While red LEDs have been used in taillights for over a decade, it is the changes in the car’s interior and forward illumination lighting systems which have only recently made significant strides in LED adoption rates. For example, LEDs are found in over 70% of interior indicator lights and over 45% for instrument display backlights. Contrast this with the daytime running lights (DRLs) at over 55% and headlamps at approximately 5% today.

So why is it that LED headlamps have not taken off as well as the LEDs used in the other forms of automotive LED lighting? Well, the answer is, of course, cost. The alternatives to using LEDs in the headlamp are: incandescent bulbs, halogen bulbs or HID xenon bulbs.

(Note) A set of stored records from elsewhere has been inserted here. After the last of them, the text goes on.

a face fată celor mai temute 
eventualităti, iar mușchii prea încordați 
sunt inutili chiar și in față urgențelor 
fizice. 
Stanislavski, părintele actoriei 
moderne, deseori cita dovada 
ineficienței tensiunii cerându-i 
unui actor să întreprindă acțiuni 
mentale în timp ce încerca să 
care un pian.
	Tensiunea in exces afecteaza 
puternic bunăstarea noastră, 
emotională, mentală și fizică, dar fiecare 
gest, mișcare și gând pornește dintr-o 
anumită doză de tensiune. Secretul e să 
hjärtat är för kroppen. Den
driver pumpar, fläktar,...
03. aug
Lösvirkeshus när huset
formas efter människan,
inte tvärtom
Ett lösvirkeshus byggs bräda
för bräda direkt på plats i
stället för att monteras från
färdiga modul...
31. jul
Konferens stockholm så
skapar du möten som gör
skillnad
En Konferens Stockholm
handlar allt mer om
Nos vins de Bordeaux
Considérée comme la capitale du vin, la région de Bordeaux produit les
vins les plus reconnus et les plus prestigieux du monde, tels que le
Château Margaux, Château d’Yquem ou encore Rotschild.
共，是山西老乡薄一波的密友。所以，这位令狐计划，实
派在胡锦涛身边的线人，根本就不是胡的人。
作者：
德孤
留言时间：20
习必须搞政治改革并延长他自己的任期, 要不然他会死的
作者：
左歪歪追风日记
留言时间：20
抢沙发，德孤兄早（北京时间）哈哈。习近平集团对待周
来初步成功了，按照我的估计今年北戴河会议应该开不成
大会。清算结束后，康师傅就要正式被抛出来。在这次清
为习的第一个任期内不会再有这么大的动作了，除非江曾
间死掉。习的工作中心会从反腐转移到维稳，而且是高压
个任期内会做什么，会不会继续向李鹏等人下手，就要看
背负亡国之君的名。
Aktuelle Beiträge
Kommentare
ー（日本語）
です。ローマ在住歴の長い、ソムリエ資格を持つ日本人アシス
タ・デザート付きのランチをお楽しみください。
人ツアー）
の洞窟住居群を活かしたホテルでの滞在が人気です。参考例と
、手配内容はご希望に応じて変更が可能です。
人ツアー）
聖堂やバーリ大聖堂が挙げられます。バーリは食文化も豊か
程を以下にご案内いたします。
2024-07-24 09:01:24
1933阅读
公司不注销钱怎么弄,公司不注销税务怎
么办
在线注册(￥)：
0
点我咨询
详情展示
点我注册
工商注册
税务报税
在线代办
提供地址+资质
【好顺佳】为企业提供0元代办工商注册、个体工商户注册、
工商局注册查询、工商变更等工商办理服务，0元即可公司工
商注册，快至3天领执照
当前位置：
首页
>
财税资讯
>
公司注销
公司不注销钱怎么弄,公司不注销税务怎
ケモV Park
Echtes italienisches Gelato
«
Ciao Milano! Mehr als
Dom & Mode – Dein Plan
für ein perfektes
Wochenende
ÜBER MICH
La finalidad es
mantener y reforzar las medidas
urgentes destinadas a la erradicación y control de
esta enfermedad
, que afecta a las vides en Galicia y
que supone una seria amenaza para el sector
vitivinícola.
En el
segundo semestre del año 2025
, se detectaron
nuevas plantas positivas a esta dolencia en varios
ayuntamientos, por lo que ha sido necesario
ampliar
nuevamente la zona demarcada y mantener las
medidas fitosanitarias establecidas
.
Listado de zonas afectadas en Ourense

Comparable LEDs can cost up to 100% more than halogen headlamps (originally introduced in 1962 in Europe, but not adopted in the USA until 1978) and as much as 1.5 times more than HID xenon bulbs (achieving comparable performance to HID xenon headlamps requires a much more expensive LED solution than for lower-performance halogen alternatives).

Generally speaking, LED headlights are stacked in between the halogen and HID xenon lamps regarding their luminescence, but they provide much more focused rays and can also be played with to create different shapes. Also, thanks to their small size, LEDs allow for greater manipulation, with automotive manufacturers being able to create all kinds of shapes and assemblies that would perfectly match their models.

Although LEDs do not emit heat as they light up, they do create a certain amount of heat at the bottom of the emitter when the electricity passes through, thus creating a potential risk for adjacent assemblies and connectivity cables. For this reason, LED headlamps need cooling systems, like heat sinks or fans to keep them from melting.

Furthermore, these cooling systems are located in the engine bay, a not-that-cool area for some other system to maintain a decent temperature. This is another reason why LED headlights are also harder to design and implement in the vehicle, and thus more expensive than HIDs.

Furthermore, Audi recently announced an optional laser high beam in its high-performance R8. This system is excellent at not shining light on vehicles traveling ahead of it that the high-beam can remain on and adjust itself, even with as many as 8 cars in front. Compared to LED high-beams, Audi’s laser spotlight can throw its beam twice as far down the road (over 500 feet), allowing the driver greater distance visibility.

In conclusion, the heady days of the incandescent light bulbs dominance as the go-to choice for lighting needs are waning. It has been a long time coming, but the cost structures normally associated with LED equivalents have dropped dramatically over the past 5 years or so.

So much so, that their price points are now low enough for them to be embraced not only by the consumer, but also by major industries, such as the transportation market segment. Yes, I believe the future is bright for LED bulbs.